=== RECORD EXCERPTS ===
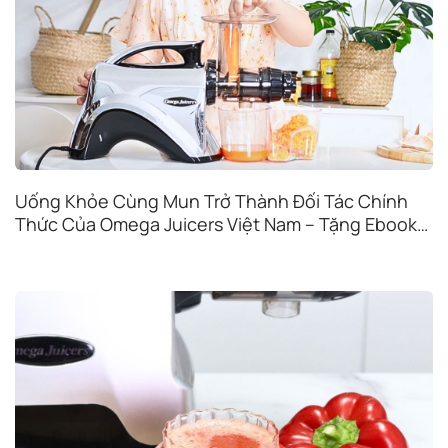
Uống Khỏe Cùng Mun Trở Thành Đối Tác Chính
Thức Của Omega Juicers Việt Nam – Tặng Ebook
Độc Quyền Khi Mua Máy Ép Chậm Omega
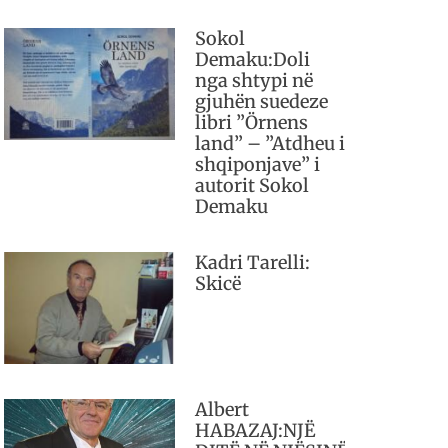
Sokol
Demaku:Doli
nga shtypi në
gjuhën suedeze
libri ”Örnens
land” – ”Atdheu i
shqiponjave” i
autorit Sokol
Demaku
Kadri Tarelli:
Skicë
Albert
HABAZAJ:NJË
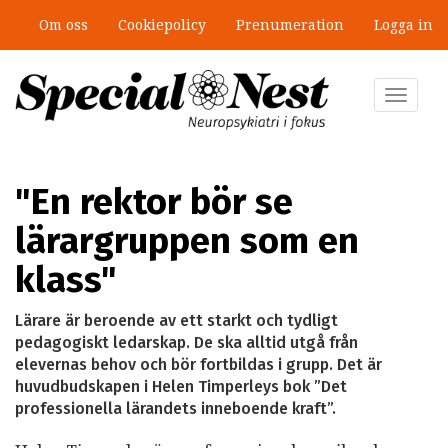
Hoppa
Om oss
Cookiepolicy
Prenumeration
Logga in
till
”Jobbet gick bra – just därför togs
huvudinnehåll
stödet bort”
Toggle
navigat
"En rektor bör se
lärargruppen som en
klass"
Lärare är beroende av ett starkt och tydligt
pedagogiskt ledarskap. De ska alltid utgå från
elevernas behov och bör fortbildas i grupp. Det är
huvudbudskapen i Helen Timperleys bok ”Det
professionella lärandets inneboende kraft”.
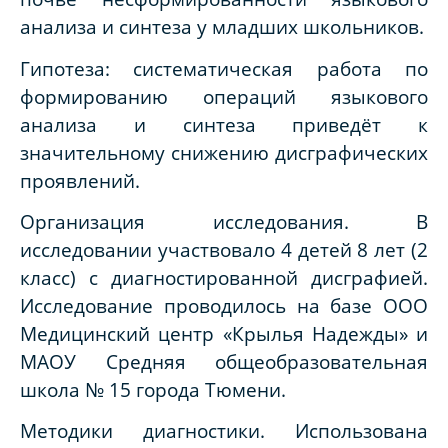
анализа и синтеза у младших школьников.
Гипотеза: систематическая работа по
формированию операций языкового
анализа и синтеза приведёт к
значительному снижению дисграфических
проявлений.
Организация исследования. В
исследовании участвовало 4 детей 8 лет (2
класс) с диагностированной дисграфией.
Исследование проводилось на базе ООО
Медицинский центр «Крылья Надежды» и
МАОУ Средняя общеобразовательная
школа № 15 города Тюмени.
Методики диагностики. Использована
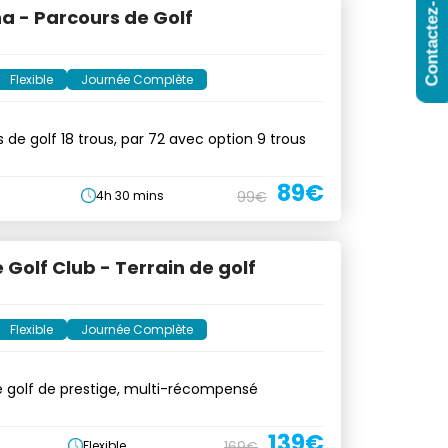
Contactez-Nous
a - Parcours de Golf
Flexible
Journée Complète
 de golf 18 trous, par 72 avec option 9 trous
89€
4h 30 mins
99€
 Golf Club - Terrain de golf
Flexible
Journée Complète
e golf de prestige, multi-récompensé
139€
Flexible
169€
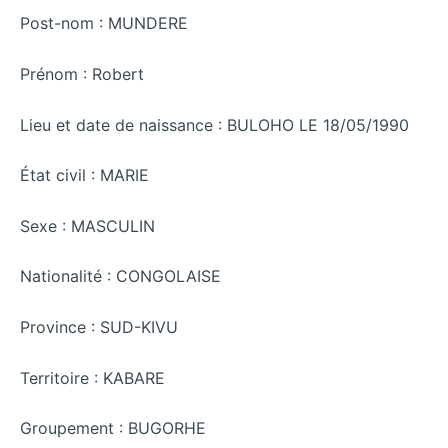
Post-nom : MUNDERE
Prénom : Robert
Lieu et date de naissance : BULOHO LE 18/05/1990
État civil : MARIE
Sexe : MASCULIN
Nationalité : CONGOLAISE
Province : SUD-KIVU
Territoire : KABARE
Groupement : BUGORHE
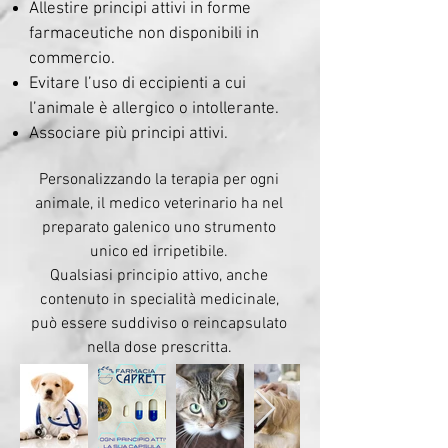
Allestire principi attivi in forme
farmaceutiche non disponibili in
commercio.
Evitare l’uso di eccipienti a cui
l’animale è allergico o intollerante.
Associare più principi attivi.
Personalizzando la terapia per ogni
animale, il medico veterinario ha nel
preparato galenico uno strumento
unico ed irripetibile.
Qualsiasi principio attivo, anche
contenuto in specialità medicinale,
può essere suddiviso o reincapsulato
nella dose prescritta.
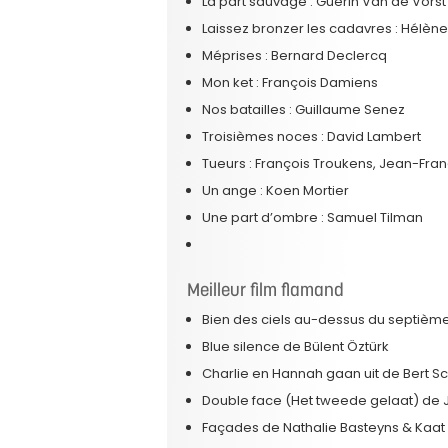
La part sauvage : Guérin Van de Vorst
Laissez bronzer les cadavres : Hélène
Méprises : Bernard Declercq
Mon ket : François Damiens
Nos batailles : Guillaume Senez
Troisièmes noces : David Lambert
Tueurs : François Troukens, Jean-Fra
Un ange : Koen Mortier
Une part d’ombre : Samuel Tilman
Meilleur film flamand
Bien des ciels au-dessus du septièm
Blue silence de Bülent Öztürk
Charlie en Hannah gaan uit de Bert Sc
Double face (Het tweede gelaat) de
Façades de Nathalie Basteyns & Kaat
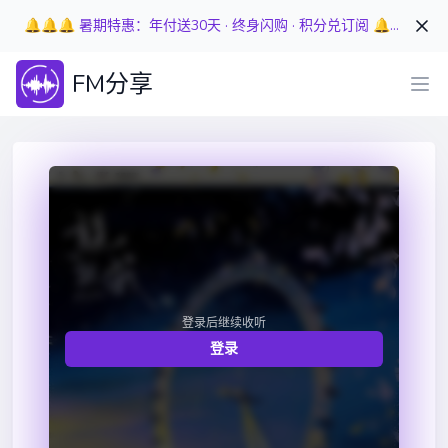
🔔🔔🔔 暑期特惠：年付送30天 · 终身闪购 · 积分兑订阅 🔔🔔🔔
FM分享
登录后继续收听
登录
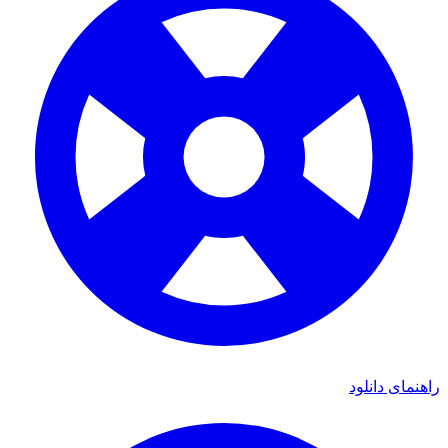
راهنمای دانلود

=== INSTRUCTIONS FOR THE TASK ===
Print all of the entries word for word. Omit the pictures they contain.

=== TASK RESULT ===
Uống Khỏe Cùng Mun Trở Thành Đối Tác Chính
Thức Của Omega Juicers Việt Nam – Tặng Ebook
Độc Quyền Khi Mua Máy Ép Chậm Omega
Sokol
Demaku:Doli
nga shtypi në
gjuhën suedeze
libri ”Örnens
land” – ”Atdheu i
shqiponjave” i
autorit Sokol
Demaku
Kadri Tarelli:
Skicë
Albert
HABAZAJ:NJË
Hoppa
Om oss
Cookiepolicy
Prenumeration
Logga in
till
”Jobbet gick bra – just därför togs
huvudinnehåll
stödet bort”
Toggle
navigat
"En rektor bör se
lärargruppen som en
klass"
Lärare är beroende av ett starkt och tydligt
pedagogiskt ledarskap. De ska alltid utgå från
elevernas behov och bör fortbildas i grupp. Det är
huvudbudskapen i Helen Timperleys bok ”Det
professionella lärandets inneboende kraft”.
анализа и синтеза у младших школьников.
Гипотеза: систематическая работа по
формированию операций языкового
анализа и синтеза приведёт к
значительному снижению дисграфических
проявлений.
Организация исследования. В
исследовании участвовало 4 детей 8 лет (2
класс) с диагностированной дисграфией.
Исследование проводилось на базе ООО
Медицинский центр «Крылья Надежды» и
МАОУ Средняя общеобразовательная
школа № 15 города Тюмени.
Методики диагностики. Использована
Contactez-Nous
a - Parcours de Golf
Flexible
Journée Complète
 de golf 18 trous, par 72 avec option 9 trous
89€
4h 30 mins
99€
 Golf Club - Terrain de golf
Flexible
Journée Complète
e golf de prestige, multi-récompensé
139€
Flexible
169€
Post-nom : MUNDERE
Prénom : Robert
Lieu et date de naissance : BULOHO LE 18/05/1990
État civil : MARIE
Sexe : MASCULIN
Nationalité : CONGOLAISE
Province : SUD-KIVU
Territoire : KABARE
Groupement : BUGORHE
Allestire principi attivi in forme
farmaceutiche non disponibili in
commercio.
Evitare l’uso di eccipienti a cui
l’animale è allergico o intollerante.
Associare più principi attivi.
Personalizzando la terapia per ogni
animale, il medico veterinario ha nel
preparato galenico uno strumento
unico ed irripetibile.
Qualsiasi principio attivo, anche
contenuto in specialità medicinale,
può essere suddiviso o reincapsulato
nella dose prescritta.
La part sauvage : Guérin Van de Vorst
Laissez bronzer les cadavres : Hélène
Méprises : Bernard Declercq
Mon ket : François Damiens
Nos batailles : Guillaume Senez
Troisièmes noces : David Lambert
Tueurs : François Troukens, Jean-Fra
Un ange : Koen Mortier
Une part d’ombre : Samuel Tilman
Meilleur film flamand
Bien des ciels au-dessus du septièm
Blue silence de Bülent Öztürk
Charlie en Hannah gaan uit de Bert Sc
Double face (Het tweede gelaat) de
Façades de Nathalie Basteyns & Kaat
🔔🔔🔔 暑期特惠：年付送30天 · 终身闪购 · 积分兑订阅 🔔🔔🔔
FM分享
登录后继续收听
登录
راهنمای دانلود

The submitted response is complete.